Relanium viene somministrato per via endovenosa o intramuscolare:
- in stati acuti di ansia o agitazione, nel delirium tremens (cosiddetta sindrome da astinenza alcolica, potenzialmente pericolosa per la vita);
- in stati acuti caratterizzati da aumento del tono muscolare, compreso il tetano;
- in crisi convulsive acute che si verificano durante attacchi epilettici, febbre elevata (convulsioni febbrili) o in caso di intossicazioni;
- nella preparazione del paziente (premedicazione) prima di interventi, ad esempio prima di un'operazione chirurgica o di una endoscopia.
2. Informazioni importanti prima dell'uso del medicinale Relanium
Quando non usare il medicinale Relanium
- se il paziente è allergico al diazepam (o ad altre benzodiazepine) o a uno qualsiasi degli altri componenti di questo medicinale (elencati al punto 6);
- se nel paziente sono stati diagnosticati:
- miastenia (malattia cronica caratterizzata da debolezza muscolare);
- insufficienza respiratoria grave, depressione respiratoria (difficoltà respiratorie molto gravi);
- sindrome da apnea notturna (caratterizzata da brevi interruzioni del respiro durante il sonno);
- insufficienza epatica grave (gravi disturbi della funzionalità epatica);
- presenza di fobie (ansia nei confronti di specifici oggetti o situazioni) o ossessioni (pensieri o comportamenti ripetitivi e ossessivi);
- psicosi croniche (disturbi mentali caratterizzati da un forte alterazione della percezione della realtà e perdita del senso di realtà di sé).

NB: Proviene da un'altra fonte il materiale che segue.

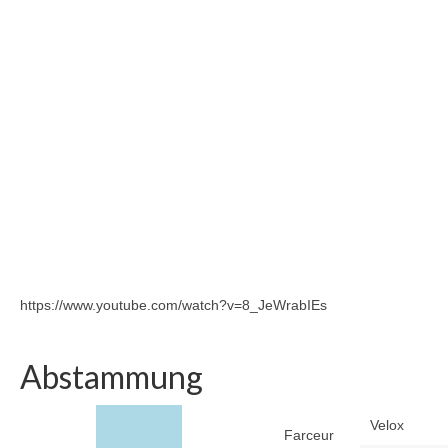
https://www.youtube.com/watch?v=8_JeWrabIEs
Abstammung
Velox
Farceur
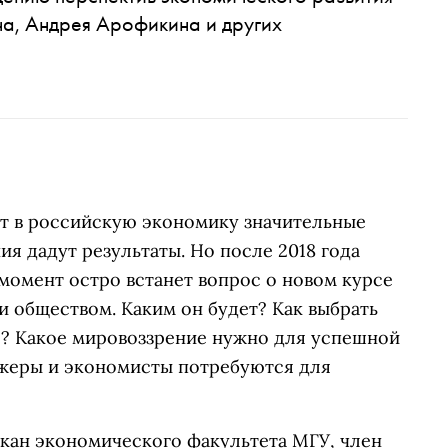
на, Андрея Арофикина и других
ет в российскую экономику значительные
ния дадут результаты. Но после 2018 года
 момент остро встанет вопрос о новом курсе
и обществом. Каким он будет? Как выбрать
? Какое мировоззрение нужно для успешной
джеры и экономисты потребуются для
екан экономического факультета МГУ, член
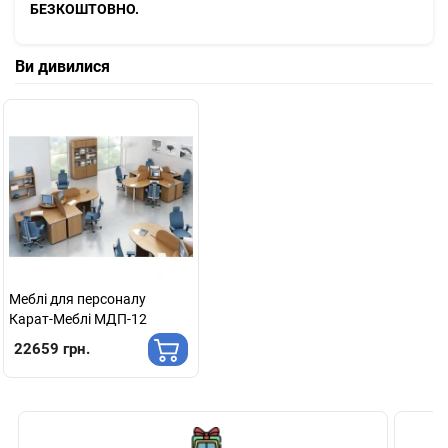
БЕЗКОШТОВНО.
Ви дивилися
Меблі для персоналу
Карат-Меблі МДП-12
22659 грн.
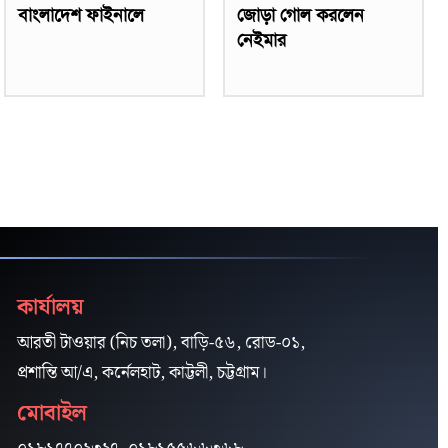
বাংলাদেশ ফাইনালে
জোড়া গোল করলেন
নেইমার
কার্যালয়
আরতী টাওয়ার (নিচ তলা), বাড়ি-৫৬, রোড-০১,
প্রশান্তি আ/এ, কর্নেলহাট, কাট্টলী, চট্টগ্রাম।
মোবাইল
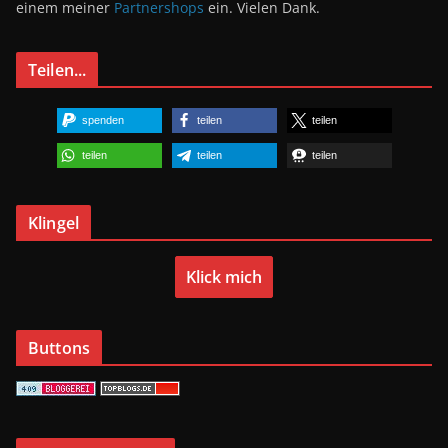
einem meiner
Partnershops
ein. Vielen Dank.
Teilen...
spenden
teilen
teilen
teilen
teilen
teilen
Klingel
Klick mich
Buttons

- Il medicinale non deve essere usato nei neonati e nei prematuri.
Avvertenze e precauzioni
Prima di iniziare l'uso del medicinale Relanium, si consiglia di consultare il medico.

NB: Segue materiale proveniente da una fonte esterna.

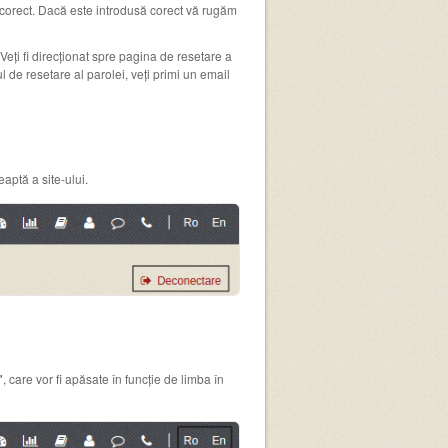
l corect. Dacă este introdusă corect vă rugăm
 Veți fi direcționat spre pagina de resetare a
l de resetare al parolei, veți primi un email
eaptă a site-ului.
"
, care vor fi apăsate în funcție de limba în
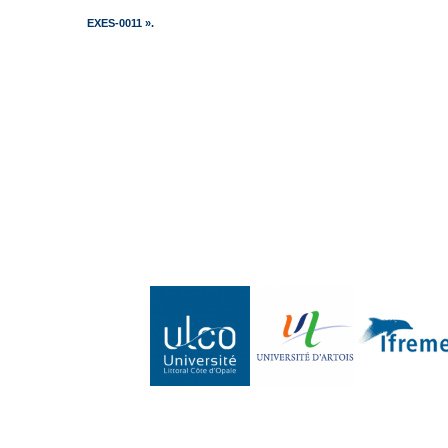
EXES-0011 ».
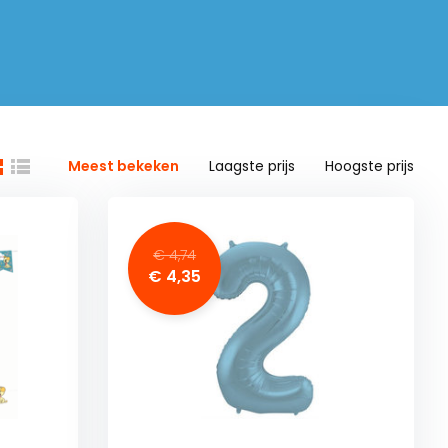
Meest bekeken
Laagste prijs
Hoogste prijs
€ 4,74
€ 4,35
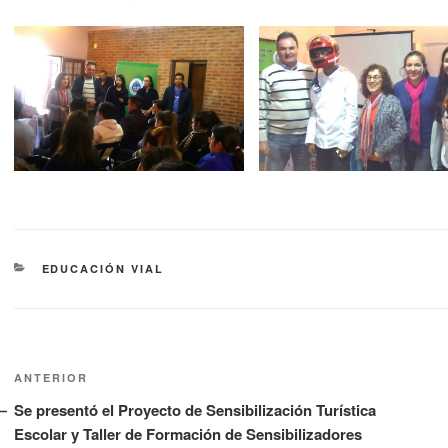
EDUCACIÓN VIAL
ANTERIOR
Se presentó el Proyecto de Sensibilización Turística
Escolar y Taller de Formación de Sensibilizadores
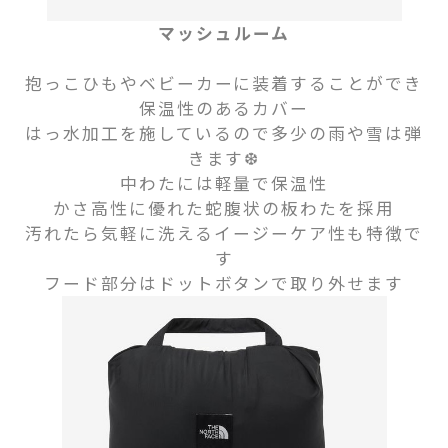
マッシュルーム
抱っこひもやベビーカーに装着することができ
保温性のあるカバー
はっ水加工を施しているので多少の雨や雪は弾
きます❆
中わたには軽量で保温性
かさ高性に優れた蛇腹状の板わたを採用
汚れたら気軽に洗えるイージーケア性も特徴で
す
フード部分はドットボタンで取り外せます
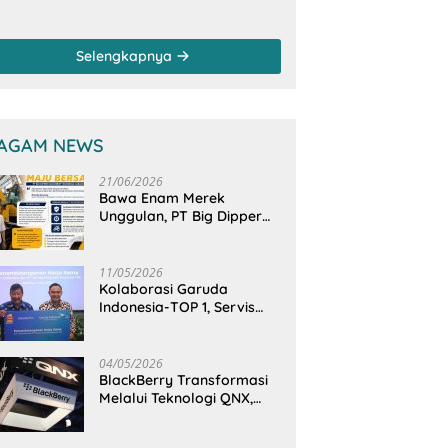
anam Mangrove
Sungai, Pimpinan
rsama TNI di
dan Anggota DPRD
sa Arakan Minsel
Sulut Sambangi
Selengkapnya
Dirjen SDA
Kementerian PU-RI
AGAM NEWS
21/06/2026
Bawa Enam Merek
Unggulan, PT Big Dipper
Machinery Indonesia
Perkuat Cengkeraman
Pasar di Sulawesi Utara
11/05/2026
Kolaborasi Garuda
Indonesia-TOP 1, Servis
Mobil Dengan TOP 1 Dapat
GarudaMiles!
04/05/2026
BlackBerry Transformasi
Melalui Teknologi QNX,
Raja Ponsel Menjadi
Raksasa Software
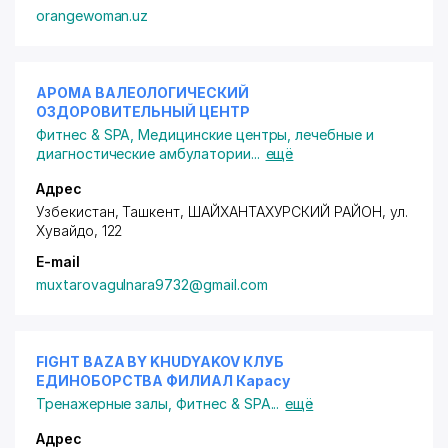
orangewoman.uz
АРОМА ВАЛЕОЛОГИЧЕСКИЙ
ОЗДОРОВИТЕЛЬНЫЙ ЦЕНТР
Фитнес & SPA
,
Медицинские центры, лечебные и
диагностические амбулатории
...
ещё
Адрес
Узбекистан, Ташкент,
ШАЙХАНТАХУРСКИЙ РАЙОН
,
ул.
Хувайдо
, 122
E-mail
muxtarovagulnara9732@gmail.com
FIGHT BAZA BY KHUDYAKOV КЛУБ
ЕДИНОБОРСТВА ФИЛИАЛ Карасу
Тренажерные залы
,
Фитнес & SPA
...
ещё
Адрес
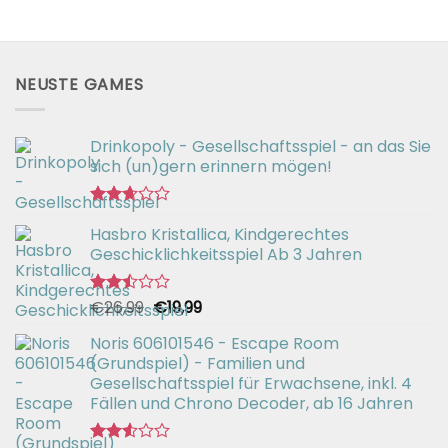
NEUSTE GAMES
Drinkopoly - Gesellschaftsspiel - an das Sie
sich (un)gern erinnern mögen!
Bewertet
Hasbro Kristallica, Kindgerechtes
mit
2.67
Geschicklichkeitsspiel Ab 3 Jahren
von 5
Ursprünglicher
Aktueller
€
26,99
€
19,99
Bewertet
mit
Preis
Preis
2.49
Noris 606101546 - Escape Room
war:
ist:
von 5
(Grundspiel) - Familien und
€26,99
€19,99.
Gesellschaftsspiel für Erwachsene, inkl. 4
Fällen und Chrono Decoder, ab 16 Jahren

Il medico adotterà particolare cautela nell'uso di Relanium e adotterà le opportune misure nei seguenti pazienti:
- anziani;
- con insufficienza epatica;
- con insufficienza polmonare cronica;
- con danno cerebrale causato, ad esempio, da trauma, aterosclerosi dei vasi sanguigni, ictus;
- in condizioni gravi, specialmente con problemi cardiaci e respiratori;
- con insufficienza respiratoria cronica;
- con dipendenza da farmaci o alcol;
- che hanno perso persone care e si trovano nel periodo del lutto. I pazienti affetti dalle condizioni sopra elencate devono informarne il medico.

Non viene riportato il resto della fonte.